For all that, Abaarso remains the most coveted school in Somaliland and its surrounding regions. This year, for example, 1,800 took the admission’s exam for the 48 seats.
The school is particularly known for sending dozens of students each year for colleges and through high school student exchange programs across the world. Since 2009, the Abaarso administrators have sent more than 160 students to top schools in the U.S., Japan, Turkey, South Africa and Hong Kong.
Last year, St. Olaf College in Northfield, Minnesota, received an Abaarso student. This fall, the campus will see two more students from Abaarso.
“By the time they are in 10th, 11th grade, top students are applying to abroad,” said Linville, the principal. “That’s part of the mission of the school. It’s something that we think is important for their education, giving them access to quality education where they wouldn’t be able to find in many other places.”
It was because of this success story that Mohamoud, the Augsburg grad student, came with the idea of bringing his colleagues to Abaarso school — and of showing them that Somali students can achieve excellence when their teachers believe in them.
“Having them see these successful students will change their belief about the competence of Somali students,” he said. “When they go back to the United States and see the Somali students, they will think, ‘Oh, this student is the same as those Abaarso students. This student is teachable and can be as successful as those we saw at Abaarso.”
Key takeaways from Abaarso
Mohamoud and his colleagues at Wellstone are well aware of the differences between the two schools. One is a private boarding school, where students spend all day studying; the other is a public school, where students have responsibilities outside their classrooms.
But that doesn’t mean that there aren’t lessons for the teachers to learn from Abaarso, said Jennifer Leazer, an English teacher at Wellstone, who spoke with teachers and administrators and visited several classrooms during her visit.
“We saw in the classrooms how engaged the students were, how much they rose to high expectations — and those are definitely our key takeaways as teachers, going back to our jobs to Wellstone.”
The high expectations that Abaarso administrators and teachers have of the students also intrigued Kofiro, the school counselor. Despite their gender, socio-economy or family background, Kofiro observed that Abaaro administrators and teachers have “very high expectations” of the students.
That isn’t the case in the U.S., he said. “The students are told, ‘Oh, poor kid! You’re struggling; we’ll see what we can do for you. But we don’t know how far you can go.’”

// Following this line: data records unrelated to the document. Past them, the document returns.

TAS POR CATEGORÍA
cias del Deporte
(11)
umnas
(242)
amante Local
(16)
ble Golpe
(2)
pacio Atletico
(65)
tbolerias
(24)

When AbdulQaadir — the 16-year-old sophomore who will be in Connecticut at a boarding school in the fall — came to Abaarso in 2015 with only a few words of English, he was expected to perform as well as any seventh-grader in a U.S. boarding school is expected to.

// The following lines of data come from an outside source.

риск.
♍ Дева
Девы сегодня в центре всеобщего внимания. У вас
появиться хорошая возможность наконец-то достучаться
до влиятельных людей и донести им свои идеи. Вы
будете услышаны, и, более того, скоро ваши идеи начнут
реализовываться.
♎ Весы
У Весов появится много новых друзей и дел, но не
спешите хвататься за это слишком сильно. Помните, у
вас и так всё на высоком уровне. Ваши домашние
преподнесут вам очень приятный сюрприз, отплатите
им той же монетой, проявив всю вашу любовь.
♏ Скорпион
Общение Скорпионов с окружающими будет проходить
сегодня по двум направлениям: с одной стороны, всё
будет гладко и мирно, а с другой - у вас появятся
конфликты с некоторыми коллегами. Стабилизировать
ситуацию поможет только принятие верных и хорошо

“It was really difficult,” he told me on recent evening on the Abaarso campus. “But I knew I was going to be fine. I knew of role models who came to Abaarso like I did, and they succeeded. When I saw them, I said, ‘If those students did it, you can do it too.’”

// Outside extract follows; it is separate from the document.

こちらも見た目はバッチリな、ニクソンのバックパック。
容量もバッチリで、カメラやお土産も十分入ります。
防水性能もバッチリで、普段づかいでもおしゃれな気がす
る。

AbdulQaadir hasn’t had to worry about being kicked out of school for not paying tuition fees, either. One month after he took the Abaarso admission exam on that Thursday morning, administrators from the school called his mother about her son’s acceptance to Abaarso.
When she learned about the $1,800-a-year tuition, she told the school that there was no way she could afford that. So Abdul-Qaadir was awarded a scholarship that covers his education and living expenses at Abaarso.
“I got this opportunity because of my hard work,” he said. “But it’s also something I achieved with the help of the people around me. My teachers, my classmates.”